◆ WHAT TO PRODUCE
Each record, exactly as written, should be printed again.

◆ THE DATA
▬▬▬▬▬▬▬▬▬▬
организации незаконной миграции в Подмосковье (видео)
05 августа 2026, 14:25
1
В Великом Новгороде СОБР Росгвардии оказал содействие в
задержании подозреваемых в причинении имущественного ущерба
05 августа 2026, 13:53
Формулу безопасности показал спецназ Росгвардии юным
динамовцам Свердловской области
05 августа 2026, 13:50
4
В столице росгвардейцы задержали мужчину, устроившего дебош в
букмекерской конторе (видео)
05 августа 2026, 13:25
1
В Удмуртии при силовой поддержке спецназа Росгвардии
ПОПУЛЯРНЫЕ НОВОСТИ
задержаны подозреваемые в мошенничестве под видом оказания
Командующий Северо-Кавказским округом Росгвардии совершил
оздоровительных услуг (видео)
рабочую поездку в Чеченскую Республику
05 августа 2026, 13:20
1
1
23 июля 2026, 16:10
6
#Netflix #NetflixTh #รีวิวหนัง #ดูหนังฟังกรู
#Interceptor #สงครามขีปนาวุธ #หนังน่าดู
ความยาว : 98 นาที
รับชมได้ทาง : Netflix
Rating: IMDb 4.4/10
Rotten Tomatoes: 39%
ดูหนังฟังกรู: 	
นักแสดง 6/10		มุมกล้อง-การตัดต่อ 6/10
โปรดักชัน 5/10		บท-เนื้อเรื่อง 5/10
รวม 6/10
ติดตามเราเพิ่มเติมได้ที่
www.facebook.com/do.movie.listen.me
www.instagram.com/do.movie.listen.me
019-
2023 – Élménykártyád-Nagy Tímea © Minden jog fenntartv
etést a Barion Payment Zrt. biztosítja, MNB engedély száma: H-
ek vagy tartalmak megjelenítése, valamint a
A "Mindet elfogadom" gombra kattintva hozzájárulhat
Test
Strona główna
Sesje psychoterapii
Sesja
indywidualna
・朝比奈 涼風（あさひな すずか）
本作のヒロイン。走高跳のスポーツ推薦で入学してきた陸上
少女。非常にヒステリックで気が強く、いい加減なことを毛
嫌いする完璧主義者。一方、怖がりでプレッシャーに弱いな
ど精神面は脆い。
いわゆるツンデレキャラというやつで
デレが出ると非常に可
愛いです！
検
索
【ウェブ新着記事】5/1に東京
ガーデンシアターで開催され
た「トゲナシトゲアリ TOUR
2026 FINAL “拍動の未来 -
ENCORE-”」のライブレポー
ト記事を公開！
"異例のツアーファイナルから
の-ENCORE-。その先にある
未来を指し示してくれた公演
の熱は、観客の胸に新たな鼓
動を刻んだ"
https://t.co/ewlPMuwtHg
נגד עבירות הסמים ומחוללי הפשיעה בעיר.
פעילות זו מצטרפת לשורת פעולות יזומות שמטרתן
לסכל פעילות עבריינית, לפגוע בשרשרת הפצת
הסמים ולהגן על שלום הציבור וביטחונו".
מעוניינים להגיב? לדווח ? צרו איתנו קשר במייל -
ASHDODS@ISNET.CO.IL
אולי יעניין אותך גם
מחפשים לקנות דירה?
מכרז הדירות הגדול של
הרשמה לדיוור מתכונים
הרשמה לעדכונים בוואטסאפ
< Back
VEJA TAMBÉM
▬▬▬▬▬▬▬▬▬▬
◆ OUTPUT FOR THIS TASK
организации незаконной миграции в Подмосковье (видео)
05 августа 2026, 14:25
1
В Великом Новгороде СОБР Росгвардии оказал содействие в
задержании подозреваемых в причинении имущественного ущерба
05 августа 2026, 13:53
Формулу безопасности показал спецназ Росгвардии юным
динамовцам Свердловской области
05 августа 2026, 13:50
4
В столице росгвардейцы задержали мужчину, устроившего дебош в
букмекерской конторе (видео)
05 августа 2026, 13:25
1
В Удмуртии при силовой поддержке спецназа Росгвардии
ПОПУЛЯРНЫЕ НОВОСТИ
задержаны подозреваемые в мошенничестве под видом оказания
Командующий Северо-Кавказским округом Росгвардии совершил
оздоровительных услуг (видео)
рабочую поездку в Чеченскую Республику
05 августа 2026, 13:20
1
1
23 июля 2026, 16:10
6
#Netflix #NetflixTh #รีวิวหนัง #ดูหนังฟังกรู
#Interceptor #สงครามขีปนาวุธ #หนังน่าดู
ความยาว : 98 นาที
รับชมได้ทาง : Netflix
Rating: IMDb 4.4/10
Rotten Tomatoes: 39%
ดูหนังฟังกรู: 	
นักแสดง 6/10		มุมกล้อง-การตัดต่อ 6/10
โปรดักชัน 5/10		บท-เนื้อเรื่อง 5/10
รวม 6/10
ติดตามเราเพิ่มเติมได้ที่
www.facebook.com/do.movie.listen.me
www.instagram.com/do.movie.listen.me
019-
2023 – Élménykártyád-Nagy Tímea © Minden jog fenntartv
etést a Barion Payment Zrt. biztosítja, MNB engedély száma: H-
ek vagy tartalmak megjelenítése, valamint a
A "Mindet elfogadom" gombra kattintva hozzájárulhat
Test
Strona główna
Sesje psychoterapii
Sesja
indywidualna
・朝比奈 涼風（あさひな すずか）
本作のヒロイン。走高跳のスポーツ推薦で入学してきた陸上
少女。非常にヒステリックで気が強く、いい加減なことを毛
嫌いする完璧主義者。一方、怖がりでプレッシャーに弱いな
ど精神面は脆い。
いわゆるツンデレキャラというやつで
デレが出ると非常に可
愛いです！
検
索
【ウェブ新着記事】5/1に東京
ガーデンシアターで開催され
た「トゲナシトゲアリ TOUR
2026 FINAL “拍動の未来 -
ENCORE-”」のライブレポー
ト記事を公開！
"異例のツアーファイナルから
の-ENCORE-。その先にある
未来を指し示してくれた公演
の熱は、観客の胸に新たな鼓
動を刻んだ"
https://t.co/ewlPMuwtHg
נגד עבירות הסמים ומחוללי הפשיעה בעיר.
פעילות זו מצטרפת לשורת פעולות יזומות שמטרתן
לסכל פעילות עבריינית, לפגוע בשרשרת הפצת
הסמים ולהגן על שלום הציבור וביטחונו".
מעוניינים להגיב? לדווח ? צרו איתנו קשר במייל -
ASHDODS@ISNET.CO.IL
אולי יעניין אותך גם
מחפשים לקנות דירה?
מכרז הדירות הגדול של
הרשמה לדיוור מתכונים
הרשמה לעדכונים בוואטסאפ
< Back
VEJA TAMBÉM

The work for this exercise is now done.